**Required action**
Make an exact copy of the records, omitting all images.

[Data records — start]

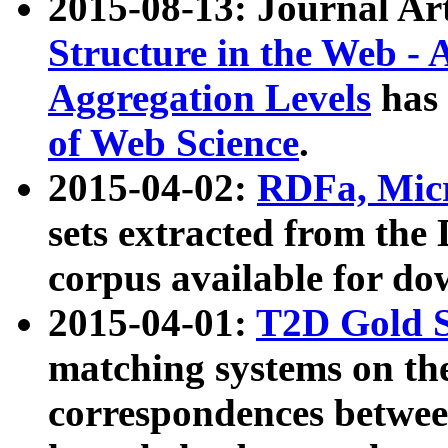
2015-08-13: Journal Ar
Structure in the Web - 
Aggregation Levels
has 
of Web Science
.
2015-04-02:
RDFa, Micr
sets extracted from t
corpus available for do
2015-04-01:
T2D Gold 
matching systems on the
correspondences betwee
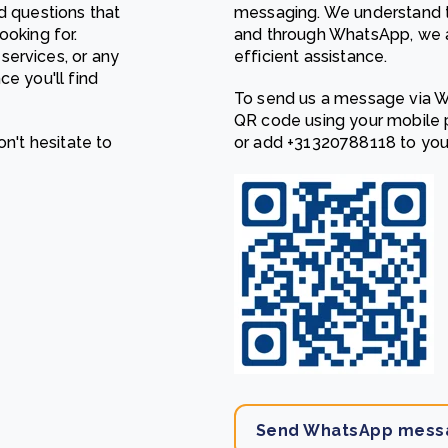
d questions that
messaging. We understand t
Cooking up results: inside the Sauki cookstove field
Th
ooking for.
and through WhatsApp, we a
test in Nigeria
U
services, or any
efficient assistance.
How community stewardship makes carbon credits
Th
ore
Read more
ce you'll find
durable
me
To send us a message via W
ore
Read more
QR code using your mobile p
on't hesitate to
or add
‎+31320788118
to you
Send WhatsApp mess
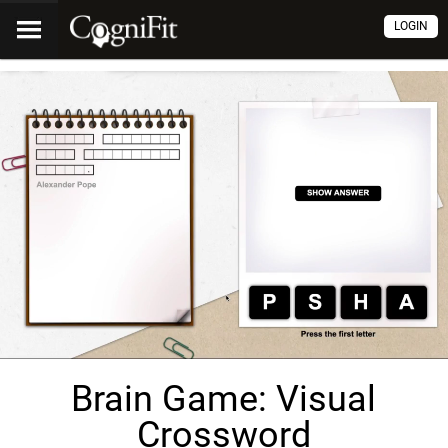
LOGIN
Brain Game: Visual
Crossword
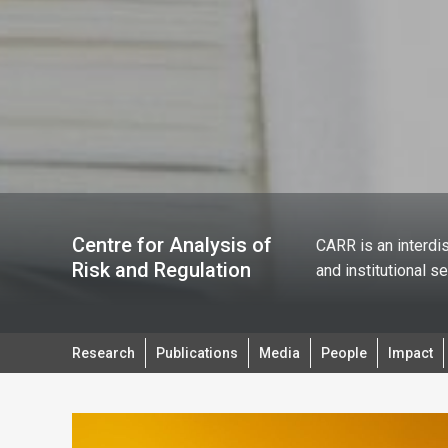
Centre for Analysis of
CARR is an interdis
Risk and Regulation
and institutional s
Research
Publications
Media
People
Impact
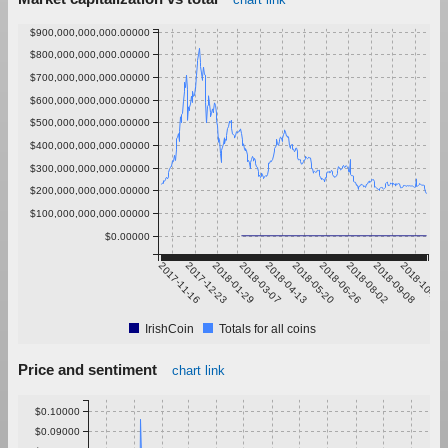
$900,000,000,000.00000
$800,000,000,000.00000
$700,000,000,000.00000
$600,000,000,000.00000
$500,000,000,000.00000
$400,000,000,000.00000
$300,000,000,000.00000
$200,000,000,000.00000
$100,000,000,000.00000
$0.00000
2017-11-16
2017-12-23
2018-01-29
2018-03-07
2018-04-13
2018-05-20
2018-06-26
2018-08-02
2018-09-08
2018-10-15
IrishCoin
Totals for all coins
Price and sentiment
chart link
$0.10000
$0.09000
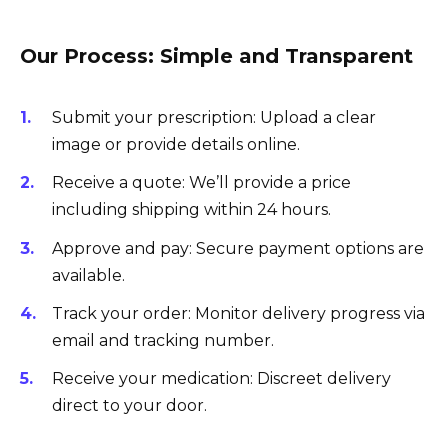
Our Process: Simple and Transparent
Submit your prescription: Upload a clear
image or provide details online.
Receive a quote: We’ll provide a price
including shipping within 24 hours.
Approve and pay: Secure payment options are
available.
Track your order: Monitor delivery progress via
email and tracking number.
Receive your medication: Discreet delivery
direct to your door.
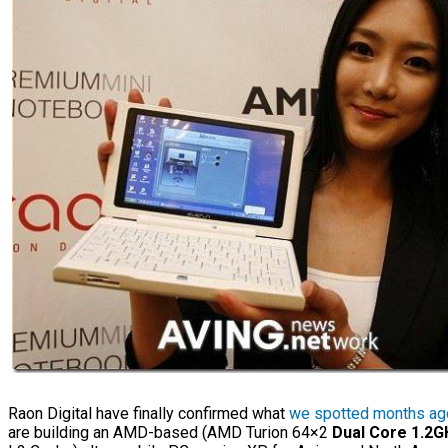
Raon Digital have finally confirmed what
we spotted months ag
are building an AMD-based (AMD Turion 64×2
Dual Core 1.2G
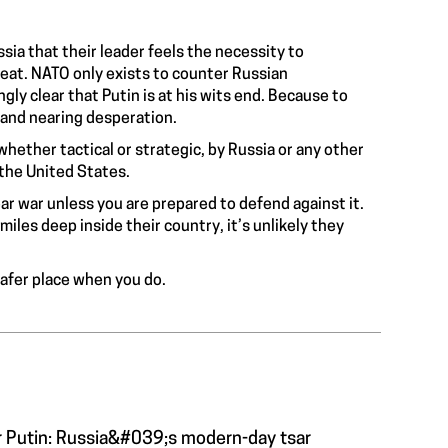
ssia that their leader feels the necessity to
reat. NATO only exists to counter Russian
ly clear that Putin is at his wits end. Because to
d and nearing desperation.
hether tactical or strategic, by Russia or any other
 the United States.
r war unless you are prepared to defend against it.
iles deep inside their country, it’s unlikely they
 safer place when you do.
r Putin: Russia&#039;s modern-day tsar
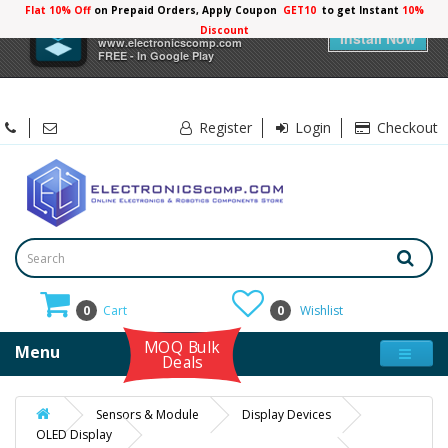
Flat 10% Off
on Prepaid Orders, Apply Coupon
GET10
to get Instant
10%
×
Electronicscomp
Discount
Install Now
www.electronicscomp.com
FREE - In Google Play
Register
Login
Checkout
0
Cart
0
Wishlist
MOQ Bulk
Menu
Deals
Sensors & Module
Display Devices
OLED Display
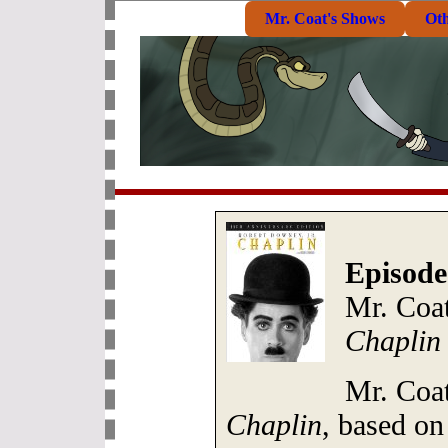
Mr. Coat's Shows
Ot
Episode
Mr. Coa
Chaplin
Mr. Coat
Chaplin
, based on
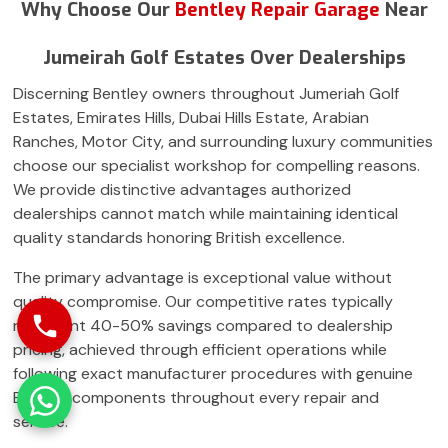
Why Choose Our
Bentley Repair Garage
Near
Jumeirah Golf Estates Over Dealerships
Discerning Bentley owners throughout Jumeriah Golf
Estates, Emirates Hills, Dubai Hills Estate, Arabian
Ranches, Motor City, and surrounding luxury communities
choose our specialist workshop for compelling reasons.
We provide distinctive advantages authorized
dealerships cannot match while maintaining identical
quality standards honoring British excellence.
The primary advantage is exceptional value without
quality compromise. Our competitive rates typically
represent 40-50% savings compared to dealership
pricing, achieved through efficient operations while
following exact manufacturer procedures with genuine
Bentley components throughout every repair and
service.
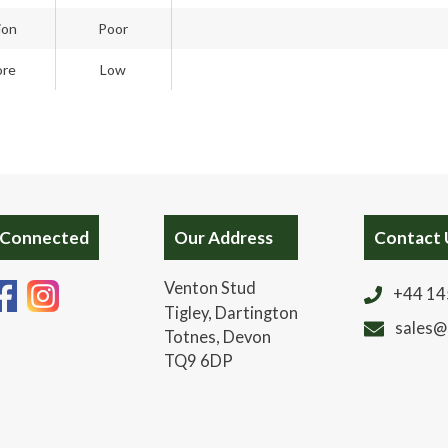
ion
Poor
ore
Low
 Connected
Our Address
Contact 
Venton Stud
+44 14
Tigley, Dartington
sales@
Totnes, Devon
TQ9 6DP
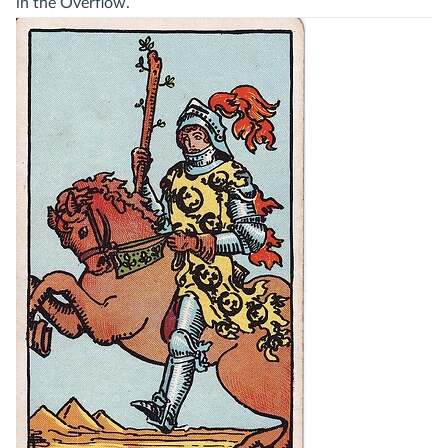
in the Overflow.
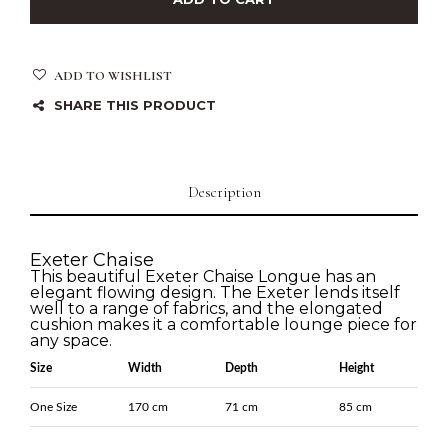
ADD TO WISHLIST
SHARE THIS PRODUCT
Description
Exeter Chaise
This beautiful Exeter Chaise Longue has an
elegant flowing design. The Exeter lends itself
well to a range of fabrics, and the elongated
cushion makes it a comfortable lounge piece for
any space.
Size
Width
Depth
Height
One Size
170 cm
71 cm
85 cm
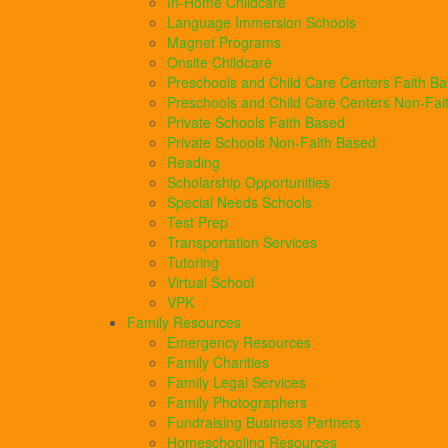
In-Home Childcare
Language Immersion Schools
Magnet Programs
Onsite Childcare
Preschools and Child Care Centers Faith B
Preschools and Child Care Centers Non-Fai
Private Schools Faith Based
Private Schools Non-Faith Based
Reading
Scholarship Opportunities
Special Needs Schools
Test Prep
Transportation Services
Tutoring
Virtual School
VPK
Family Resources
Emergency Resources
Family Charities
Family Legal Services
Family Photographers
Fundraising Business Partners
Homeschooling Resources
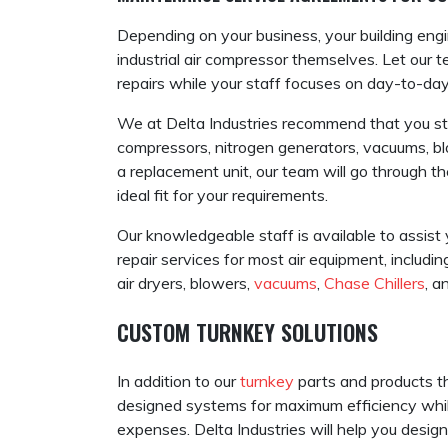
Depending on your business, your building engi
industrial air compressor themselves. Let our
repairs while your staff focuses on day-to-day
We at Delta Industries recommend that you sti
compressors, nitrogen generators, vacuums, bl
a replacement unit, our team will go through
ideal fit for your requirements.
Our knowledgeable staff is available to assis
repair services for most air equipment, including
air dryers, blowers,
vacuums
,
Chase Chillers
, a
CUSTOM TURNKEY SOLUTIONS
In addition to our
turnkey
parts and products th
designed systems for maximum efficiency whil
expenses. Delta Industries will help you design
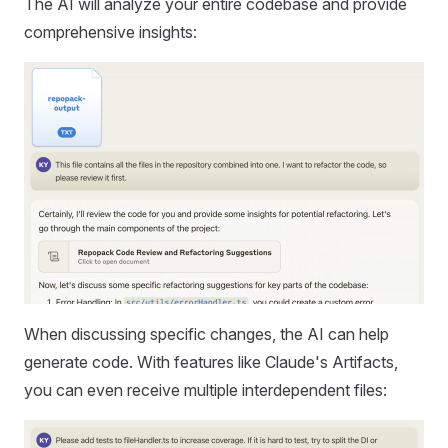
The AI will analyze your entire codebase and provide
comprehensive insights:
When discussing specific changes, the AI can help
generate code. With features like Claude's Artifacts,
you can even receive multiple interdependent files:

[Data records — finish]

**Solution**
2015-08-13: Journal Ar
Structure in the Web - 
Aggregation Levels
has 
of Web Science
.
2015-04-02:
RDFa, Micr
sets extracted from t
corpus available for do
2015-04-01:
T2D Gold 
matching systems on the
correspondences betwee
d questions that
messaging. We understand t
Cooking up results: inside the Sauki cookstove field
Th
ooking for.
and through WhatsApp, we a
test in Nigeria
U
services, or any
efficient assistance.
How community stewardship makes carbon credits
Th
ore
Read more
ce you'll find
durable
me
To send us a message via W
ore
Read more
QR code using your mobile p
on't hesitate to
or add
‎+31320788118
to you
Send WhatsApp mess
LOGIN
Brain Game: Visual
Crossword
Centre for Analysis of
CARR is an interdis
Risk and Regulation
and institutional s
Research
Publications
Media
People
Impact
$900,000,000,000.00000
$800,000,000,000.00000
$700,000,000,000.00000
$600,000,000,000.00000
$500,000,000,000.00000
$400,000,000,000.00000
$300,000,000,000.00000
$200,000,000,000.00000
$100,000,000,000.00000
$0.00000
2017-11-16
2017-12-23
2018-01-29
2018-03-07
2018-04-13
2018-05-20
2018-06-26
2018-08-02
2018-09-08
2018-10-15
IrishCoin
Totals for all coins
Price and sentiment
chart link
$0.10000
$0.09000
Our Process: Simple and Transparent
Submit your prescription: Upload a clear
image or provide details online.
Receive a quote: We’ll provide a price
including shipping within 24 hours.
Approve and pay: Secure payment options are
available.
Track your order: Monitor delivery progress via
email and tracking number.
Receive your medication: Discreet delivery
direct to your door.
Raon Digital have finally confirmed what
we spotted months ag
are building an AMD-based (AMD Turion 64×2
Dual Core 1.2G
ssia that their leader feels the necessity to
reat. NATO only exists to counter Russian
ly clear that Putin is at his wits end. Because to
d and nearing desperation.
hether tactical or strategic, by Russia or any other
 the United States.
r war unless you are prepared to defend against it.
iles deep inside their country, it’s unlikely they
 safer place when you do.
r Putin: Russia&#039;s modern-day tsar
Flat 10% Off
on Prepaid Orders, Apply Coupon
GET10
to get Instant
10%
×
Electronicscomp
Discount
Install Now
www.electronicscomp.com
FREE - In Google Play
Register
Login
Checkout
0
Cart
0
Wishlist
MOQ Bulk
Menu
Deals
Sensors & Module
Display Devices
OLED Display
Mr. Coat's Shows
Ot
Episode
Mr. Coa
Chaplin
Mr. Coat
Chaplin
, based on
Why Choose Our
Bentley Repair Garage
Near
Jumeirah Golf Estates Over Dealerships
Discerning Bentley owners throughout Jumeriah Golf
Estates, Emirates Hills, Dubai Hills Estate, Arabian
Ranches, Motor City, and surrounding luxury communities
choose our specialist workshop for compelling reasons.
We provide distinctive advantages authorized
dealerships cannot match while maintaining identical
quality standards honoring British excellence.
The primary advantage is exceptional value without
quality compromise. Our competitive rates typically
represent 40-50% savings compared to dealership
pricing, achieved through efficient operations while
following exact manufacturer procedures with genuine
Bentley components throughout every repair and
service.
ion
Poor
ore
Low
 Connected
Our Address
Contact 
Venton Stud
+44 14
Tigley, Dartington
sales@
Totnes, Devon
TQ9 6DP
in the Overflow.
ADD TO WISHLIST
SHARE THIS PRODUCT
Description
Exeter Chaise
This beautiful Exeter Chaise Longue has an
elegant flowing design. The Exeter lends itself
well to a range of fabrics, and the elongated
cushion makes it a comfortable lounge piece for
any space.
Size
Width
Depth
Height
One Size
170 cm
71 cm
85 cm
In-Home Childcare
Language Immersion Schools
Magnet Programs
Onsite Childcare
Preschools and Child Care Centers Faith B
Preschools and Child Care Centers Non-Fai
Private Schools Faith Based
Private Schools Non-Faith Based
Reading
Scholarship Opportunities
Special Needs Schools
Test Prep
Transportation Services
Tutoring
Virtual School
VPK
Family Resources
Emergency Resources
Family Charities
Family Legal Services
Family Photographers
Fundraising Business Partners
Homeschooling Resources
Depending on your business, your building engi
industrial air compressor themselves. Let our
repairs while your staff focuses on day-to-day
We at Delta Industries recommend that you sti
compressors, nitrogen generators, vacuums, bl
a replacement unit, our team will go through
ideal fit for your requirements.
Our knowledgeable staff is available to assis
repair services for most air equipment, including
air dryers, blowers,
vacuums
,
Chase Chillers
, a
CUSTOM TURNKEY SOLUTIONS
In addition to our
turnkey
parts and products th
designed systems for maximum efficiency whil
expenses. Delta Industries will help you design
The AI will analyze your entire codebase and provide
comprehensive insights:
When discussing specific changes, the AI can help
generate code. With features like Claude's Artifacts,
you can even receive multiple interdependent files:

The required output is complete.